All overseas products are shipped via air through commercial carriers such as Air France and Delta as well as freight handlers such as DHL. Products are shipped on an almost-daily basis, Josiah notes.

Coordinating shipping schedules and competing with other manufacturers for capacity is one of the company’s biggest challenges, one that it addresses by ensuring that its North American locations maintain a large inventory, he adds.   

Luxottica is assisted in its business efforts by a number of external partners including Commonwealth Supply Chain Advisors. The Boston-based company offers supply chain consulting solutions in supply chain planning, distribution optimization and transportation optimization.

Commonwealth is assisting Luxottica with optimization efforts at the Columbus and Dallas distribution centers and helping it improve its manufacturing capability, Josiah notes.

Setting Goals

Josiah, who joined Luxottica in 2013 after serving as director of operations for Nike, is working to transform the company’s supply chain operations. After arriving at Luxottica, he set three goals. The first was to build the right team of people. “One of the first things I did was have one-on-one meetings with everyone here to look at the scope of the work they did. I got to know all the employees, their backgrounds and their ambitions,” Josiah says. “I placed people into places where they would be the best fit, even if that meant moving them beyond their comfort zone.” 

Josiah also looked outside of the company to high-level supply chain employees of other companies. Both new and existing employees were given training programs to build their skills, he says.

Josiah’s second goal at Luxottica was process improvement. This involved visiting all North American distribution sites and having conversations with employees about existing systems and practices and ways to improve them. These conversations are leading to a number of initiatives, many of which are specific to the Atlanta distribution center. 

The company in 2015 will begin implementing its “Atlanta X” plan, which it believes will support the center’s business for the next 10 years. These initiatives include adding automation to the center’s picking process to make it more efficient, adding cross-dock functionality and implementing the Vocollect voice pick system. 

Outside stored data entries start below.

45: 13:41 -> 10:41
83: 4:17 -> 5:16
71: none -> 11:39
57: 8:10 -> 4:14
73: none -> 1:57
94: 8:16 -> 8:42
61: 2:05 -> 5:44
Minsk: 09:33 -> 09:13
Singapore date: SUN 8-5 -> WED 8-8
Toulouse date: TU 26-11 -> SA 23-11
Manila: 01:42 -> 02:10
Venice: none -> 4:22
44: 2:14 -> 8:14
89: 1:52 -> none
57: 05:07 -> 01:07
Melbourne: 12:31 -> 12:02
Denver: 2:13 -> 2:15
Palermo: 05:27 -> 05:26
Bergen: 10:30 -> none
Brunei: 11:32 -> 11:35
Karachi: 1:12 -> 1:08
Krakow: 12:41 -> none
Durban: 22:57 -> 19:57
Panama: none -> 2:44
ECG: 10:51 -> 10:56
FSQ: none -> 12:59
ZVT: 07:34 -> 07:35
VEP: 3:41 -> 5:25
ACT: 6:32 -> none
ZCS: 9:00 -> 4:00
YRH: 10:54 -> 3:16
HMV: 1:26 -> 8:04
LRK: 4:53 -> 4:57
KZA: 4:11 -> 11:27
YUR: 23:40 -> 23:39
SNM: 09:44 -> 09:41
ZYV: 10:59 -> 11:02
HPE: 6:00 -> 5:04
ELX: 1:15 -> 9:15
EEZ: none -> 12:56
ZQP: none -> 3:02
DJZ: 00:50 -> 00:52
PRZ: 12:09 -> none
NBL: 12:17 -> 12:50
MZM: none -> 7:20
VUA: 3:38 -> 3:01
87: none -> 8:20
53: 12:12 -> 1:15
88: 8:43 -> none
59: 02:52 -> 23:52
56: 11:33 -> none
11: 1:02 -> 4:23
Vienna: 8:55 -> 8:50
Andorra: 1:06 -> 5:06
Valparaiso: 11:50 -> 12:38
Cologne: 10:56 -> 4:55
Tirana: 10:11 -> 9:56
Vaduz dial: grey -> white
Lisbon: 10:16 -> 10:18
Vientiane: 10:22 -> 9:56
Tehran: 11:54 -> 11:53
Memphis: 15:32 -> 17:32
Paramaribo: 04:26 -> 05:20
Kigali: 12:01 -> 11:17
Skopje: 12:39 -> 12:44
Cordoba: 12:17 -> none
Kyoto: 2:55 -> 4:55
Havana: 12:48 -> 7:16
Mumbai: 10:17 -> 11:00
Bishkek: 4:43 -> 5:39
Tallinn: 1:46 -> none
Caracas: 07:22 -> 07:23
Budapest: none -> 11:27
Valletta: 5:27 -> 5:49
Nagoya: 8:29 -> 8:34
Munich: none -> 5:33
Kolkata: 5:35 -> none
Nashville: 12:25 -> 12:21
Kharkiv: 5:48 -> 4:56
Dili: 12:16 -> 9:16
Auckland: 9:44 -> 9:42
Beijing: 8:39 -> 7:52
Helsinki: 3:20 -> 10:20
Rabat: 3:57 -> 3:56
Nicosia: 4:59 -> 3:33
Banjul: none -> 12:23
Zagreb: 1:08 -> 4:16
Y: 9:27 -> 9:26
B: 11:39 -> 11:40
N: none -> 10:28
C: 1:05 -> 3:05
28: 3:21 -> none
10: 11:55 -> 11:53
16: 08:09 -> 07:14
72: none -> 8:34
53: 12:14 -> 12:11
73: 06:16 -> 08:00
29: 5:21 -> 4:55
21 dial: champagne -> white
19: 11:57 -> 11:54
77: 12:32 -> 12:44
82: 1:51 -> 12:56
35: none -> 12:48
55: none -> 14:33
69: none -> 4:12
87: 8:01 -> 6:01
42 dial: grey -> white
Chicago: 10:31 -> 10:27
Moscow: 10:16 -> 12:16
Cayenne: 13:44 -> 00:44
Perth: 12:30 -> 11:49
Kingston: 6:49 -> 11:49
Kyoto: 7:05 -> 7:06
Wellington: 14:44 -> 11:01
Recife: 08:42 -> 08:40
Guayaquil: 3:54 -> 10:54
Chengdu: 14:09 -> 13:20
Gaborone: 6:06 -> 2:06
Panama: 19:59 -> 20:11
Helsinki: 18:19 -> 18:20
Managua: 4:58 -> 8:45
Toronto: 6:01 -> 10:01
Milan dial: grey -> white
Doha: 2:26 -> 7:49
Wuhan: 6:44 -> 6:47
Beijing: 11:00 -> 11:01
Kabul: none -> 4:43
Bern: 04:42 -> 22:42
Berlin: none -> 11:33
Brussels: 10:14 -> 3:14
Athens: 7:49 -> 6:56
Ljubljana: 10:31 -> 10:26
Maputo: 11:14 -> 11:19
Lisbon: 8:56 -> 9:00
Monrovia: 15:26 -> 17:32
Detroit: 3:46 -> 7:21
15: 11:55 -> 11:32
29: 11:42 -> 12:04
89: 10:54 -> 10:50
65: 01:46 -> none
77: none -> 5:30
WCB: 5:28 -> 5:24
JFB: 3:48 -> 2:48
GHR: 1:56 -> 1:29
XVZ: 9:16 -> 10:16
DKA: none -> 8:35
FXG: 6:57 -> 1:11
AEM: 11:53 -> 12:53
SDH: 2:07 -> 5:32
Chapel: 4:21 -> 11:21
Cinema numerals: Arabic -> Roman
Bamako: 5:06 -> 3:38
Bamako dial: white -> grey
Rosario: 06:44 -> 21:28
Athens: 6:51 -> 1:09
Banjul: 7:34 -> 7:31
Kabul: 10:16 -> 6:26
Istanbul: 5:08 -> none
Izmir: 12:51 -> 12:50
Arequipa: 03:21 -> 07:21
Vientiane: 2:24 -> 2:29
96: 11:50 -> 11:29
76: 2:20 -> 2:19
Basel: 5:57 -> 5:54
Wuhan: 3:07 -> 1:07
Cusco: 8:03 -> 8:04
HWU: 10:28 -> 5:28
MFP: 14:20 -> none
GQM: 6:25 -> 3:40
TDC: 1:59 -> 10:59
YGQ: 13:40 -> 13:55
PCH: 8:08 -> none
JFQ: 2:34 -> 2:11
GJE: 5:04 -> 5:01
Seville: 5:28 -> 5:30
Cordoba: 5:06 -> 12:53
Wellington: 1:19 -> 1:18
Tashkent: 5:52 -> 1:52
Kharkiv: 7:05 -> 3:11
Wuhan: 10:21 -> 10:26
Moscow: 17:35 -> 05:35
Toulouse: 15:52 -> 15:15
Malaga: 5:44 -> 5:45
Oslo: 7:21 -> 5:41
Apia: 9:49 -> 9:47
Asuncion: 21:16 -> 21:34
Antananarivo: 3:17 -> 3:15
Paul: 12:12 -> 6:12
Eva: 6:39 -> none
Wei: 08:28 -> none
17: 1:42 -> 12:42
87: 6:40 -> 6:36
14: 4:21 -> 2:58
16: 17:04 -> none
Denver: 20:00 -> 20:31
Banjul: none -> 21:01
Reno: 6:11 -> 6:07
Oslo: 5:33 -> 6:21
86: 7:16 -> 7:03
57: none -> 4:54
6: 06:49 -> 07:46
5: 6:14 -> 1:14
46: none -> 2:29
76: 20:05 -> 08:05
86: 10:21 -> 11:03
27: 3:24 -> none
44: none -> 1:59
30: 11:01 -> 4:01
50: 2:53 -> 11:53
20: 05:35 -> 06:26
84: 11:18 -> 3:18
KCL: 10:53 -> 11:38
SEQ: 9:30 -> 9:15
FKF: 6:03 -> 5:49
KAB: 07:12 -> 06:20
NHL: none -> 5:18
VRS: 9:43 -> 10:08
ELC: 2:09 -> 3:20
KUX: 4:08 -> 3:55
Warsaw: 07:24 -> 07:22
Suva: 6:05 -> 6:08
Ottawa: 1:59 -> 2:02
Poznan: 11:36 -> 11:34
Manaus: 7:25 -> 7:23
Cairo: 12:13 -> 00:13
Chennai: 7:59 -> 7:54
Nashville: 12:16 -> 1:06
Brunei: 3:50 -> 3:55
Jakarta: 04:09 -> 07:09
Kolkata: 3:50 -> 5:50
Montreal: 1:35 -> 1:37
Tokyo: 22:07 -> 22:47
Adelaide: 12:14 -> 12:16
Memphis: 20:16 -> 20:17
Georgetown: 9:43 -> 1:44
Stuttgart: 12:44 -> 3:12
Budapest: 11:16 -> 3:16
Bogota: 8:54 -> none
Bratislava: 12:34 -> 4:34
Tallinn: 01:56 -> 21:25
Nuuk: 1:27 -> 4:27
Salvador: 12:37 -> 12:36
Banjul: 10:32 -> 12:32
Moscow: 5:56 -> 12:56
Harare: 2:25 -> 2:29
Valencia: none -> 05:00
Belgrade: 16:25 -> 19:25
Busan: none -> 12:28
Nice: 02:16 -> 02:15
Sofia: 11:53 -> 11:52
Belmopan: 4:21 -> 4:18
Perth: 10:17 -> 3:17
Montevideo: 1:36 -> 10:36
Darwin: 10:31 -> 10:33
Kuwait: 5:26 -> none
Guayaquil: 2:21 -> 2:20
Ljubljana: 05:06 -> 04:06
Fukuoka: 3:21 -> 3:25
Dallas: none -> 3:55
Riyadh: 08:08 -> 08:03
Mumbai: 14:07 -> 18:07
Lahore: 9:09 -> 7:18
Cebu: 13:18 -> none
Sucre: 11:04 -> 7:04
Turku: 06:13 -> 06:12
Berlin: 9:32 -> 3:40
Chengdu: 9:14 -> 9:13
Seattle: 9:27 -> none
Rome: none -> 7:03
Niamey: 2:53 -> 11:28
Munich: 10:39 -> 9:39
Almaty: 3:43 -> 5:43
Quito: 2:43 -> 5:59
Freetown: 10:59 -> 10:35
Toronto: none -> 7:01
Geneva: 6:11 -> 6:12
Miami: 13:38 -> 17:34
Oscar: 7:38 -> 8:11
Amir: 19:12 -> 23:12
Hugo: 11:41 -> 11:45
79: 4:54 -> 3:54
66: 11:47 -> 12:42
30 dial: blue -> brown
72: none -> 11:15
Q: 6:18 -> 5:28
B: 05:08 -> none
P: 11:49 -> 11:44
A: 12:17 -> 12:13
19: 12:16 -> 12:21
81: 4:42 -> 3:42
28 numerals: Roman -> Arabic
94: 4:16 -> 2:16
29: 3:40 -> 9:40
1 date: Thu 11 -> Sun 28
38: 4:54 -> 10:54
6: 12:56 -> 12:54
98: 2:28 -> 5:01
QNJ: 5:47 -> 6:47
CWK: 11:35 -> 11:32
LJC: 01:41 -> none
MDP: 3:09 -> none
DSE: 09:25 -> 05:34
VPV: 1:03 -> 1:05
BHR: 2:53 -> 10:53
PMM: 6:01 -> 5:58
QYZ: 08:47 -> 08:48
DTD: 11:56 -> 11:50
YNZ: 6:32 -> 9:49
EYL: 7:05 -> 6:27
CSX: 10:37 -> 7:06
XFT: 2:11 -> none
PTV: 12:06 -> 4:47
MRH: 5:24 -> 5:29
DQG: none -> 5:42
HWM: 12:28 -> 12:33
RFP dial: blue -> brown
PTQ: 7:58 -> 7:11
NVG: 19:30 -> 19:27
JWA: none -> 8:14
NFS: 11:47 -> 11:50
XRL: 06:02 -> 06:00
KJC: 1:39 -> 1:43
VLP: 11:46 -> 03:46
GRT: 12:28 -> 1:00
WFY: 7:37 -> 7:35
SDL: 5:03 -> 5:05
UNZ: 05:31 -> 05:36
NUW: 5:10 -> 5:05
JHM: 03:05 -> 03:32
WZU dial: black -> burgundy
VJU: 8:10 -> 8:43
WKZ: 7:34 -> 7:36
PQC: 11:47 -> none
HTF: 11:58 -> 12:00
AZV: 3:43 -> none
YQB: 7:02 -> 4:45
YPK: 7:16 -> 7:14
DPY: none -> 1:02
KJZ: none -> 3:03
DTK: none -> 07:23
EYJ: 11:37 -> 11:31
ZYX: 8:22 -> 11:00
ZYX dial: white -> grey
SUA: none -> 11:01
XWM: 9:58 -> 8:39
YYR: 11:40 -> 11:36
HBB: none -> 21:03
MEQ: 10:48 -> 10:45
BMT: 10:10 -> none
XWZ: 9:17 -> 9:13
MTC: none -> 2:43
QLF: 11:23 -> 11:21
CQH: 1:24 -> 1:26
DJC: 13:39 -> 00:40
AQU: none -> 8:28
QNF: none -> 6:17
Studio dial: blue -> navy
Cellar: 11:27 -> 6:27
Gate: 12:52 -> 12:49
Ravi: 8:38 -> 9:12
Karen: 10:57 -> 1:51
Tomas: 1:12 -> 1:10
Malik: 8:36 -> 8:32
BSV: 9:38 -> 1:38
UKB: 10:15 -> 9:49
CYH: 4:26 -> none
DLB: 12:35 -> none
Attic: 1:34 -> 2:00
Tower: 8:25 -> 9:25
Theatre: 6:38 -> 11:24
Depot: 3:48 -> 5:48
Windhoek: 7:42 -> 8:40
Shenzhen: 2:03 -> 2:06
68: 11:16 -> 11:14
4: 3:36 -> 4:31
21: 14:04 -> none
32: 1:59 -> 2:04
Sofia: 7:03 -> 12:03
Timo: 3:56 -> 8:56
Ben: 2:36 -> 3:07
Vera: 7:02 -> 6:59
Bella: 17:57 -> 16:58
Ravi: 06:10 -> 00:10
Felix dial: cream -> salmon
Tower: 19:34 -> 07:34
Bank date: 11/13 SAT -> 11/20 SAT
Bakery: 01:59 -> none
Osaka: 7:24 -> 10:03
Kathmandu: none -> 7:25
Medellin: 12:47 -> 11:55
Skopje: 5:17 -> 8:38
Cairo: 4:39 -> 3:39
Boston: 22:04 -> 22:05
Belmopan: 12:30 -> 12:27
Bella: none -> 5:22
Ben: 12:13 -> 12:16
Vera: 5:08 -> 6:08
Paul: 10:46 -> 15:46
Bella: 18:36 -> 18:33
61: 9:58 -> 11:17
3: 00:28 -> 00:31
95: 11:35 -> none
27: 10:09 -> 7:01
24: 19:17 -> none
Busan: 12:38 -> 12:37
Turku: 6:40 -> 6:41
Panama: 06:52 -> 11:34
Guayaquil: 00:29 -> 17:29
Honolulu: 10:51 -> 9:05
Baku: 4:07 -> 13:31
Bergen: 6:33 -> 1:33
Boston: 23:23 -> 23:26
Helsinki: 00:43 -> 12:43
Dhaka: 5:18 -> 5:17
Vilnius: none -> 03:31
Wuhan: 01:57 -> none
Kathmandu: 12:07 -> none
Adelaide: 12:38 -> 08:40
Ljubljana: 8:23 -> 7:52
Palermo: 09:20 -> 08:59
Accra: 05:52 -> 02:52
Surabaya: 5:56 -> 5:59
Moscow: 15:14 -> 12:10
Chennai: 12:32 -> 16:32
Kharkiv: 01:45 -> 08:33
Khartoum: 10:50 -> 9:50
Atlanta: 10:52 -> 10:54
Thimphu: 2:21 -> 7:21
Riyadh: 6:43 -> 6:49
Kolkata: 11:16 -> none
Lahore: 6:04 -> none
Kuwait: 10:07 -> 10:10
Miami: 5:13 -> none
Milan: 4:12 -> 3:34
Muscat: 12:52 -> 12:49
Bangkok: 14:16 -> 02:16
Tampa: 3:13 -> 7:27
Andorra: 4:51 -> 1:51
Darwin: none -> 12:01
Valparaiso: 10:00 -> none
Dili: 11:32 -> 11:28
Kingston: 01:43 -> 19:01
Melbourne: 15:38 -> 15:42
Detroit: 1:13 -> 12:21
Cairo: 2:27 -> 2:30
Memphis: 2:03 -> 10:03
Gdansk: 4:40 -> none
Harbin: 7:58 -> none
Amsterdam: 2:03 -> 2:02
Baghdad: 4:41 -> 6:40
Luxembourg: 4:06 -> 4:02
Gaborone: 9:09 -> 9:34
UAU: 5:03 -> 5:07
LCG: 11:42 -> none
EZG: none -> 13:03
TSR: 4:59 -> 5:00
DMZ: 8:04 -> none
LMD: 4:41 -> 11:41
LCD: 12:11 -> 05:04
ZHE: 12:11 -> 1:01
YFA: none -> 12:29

In addition to the improvements at Atlanta, Luxottica is investing in voice pick systems in its smaller distribution centers. The company is also looking to replace the different versions of SAP it has at its different sites internationally with a single system, Josiah says.

Josiah’s third goal for Luxottica’s supply chain is related to product analysis. The company is working to more quickly respond to individual market needs, such as the need for sunglasses in Florida and California, where they are top sellers. 

“We’re determining the places that need quicker replenishment based on sales figures,” he adds.  Other supply chain-related projects underway at the company include a centralized routing system and a customs program – called First Sale – that will enable importers to reduce duty costs.

‘Doing Good Things’

Although Luxottica’s international reach, marketshare and willingness to invest in supply chain improvements are all positive attributes of the company, Josiah says he is most proud of another aspect of its operations. “I am proud to be part of an organization that gives back to the community it serves,” he said.

The company is a global sponsor of OneSight, an independent nonprofit organization “committed to working together to eradicate the global vision care crisis for the more than half-a-billion people who could have their sight restored with an eye exam and glasses,” the organization says.

OneSight partners with local health organizations, governments, and others to help more than 8.5 million people in 40 countries. In 2013, Luxottica Retail North America contributed $10 million to the organization.

“We want to let the world know we’re here to serve and not just sell product,” Josiah says. “We see ourselves as being a company that does good things.”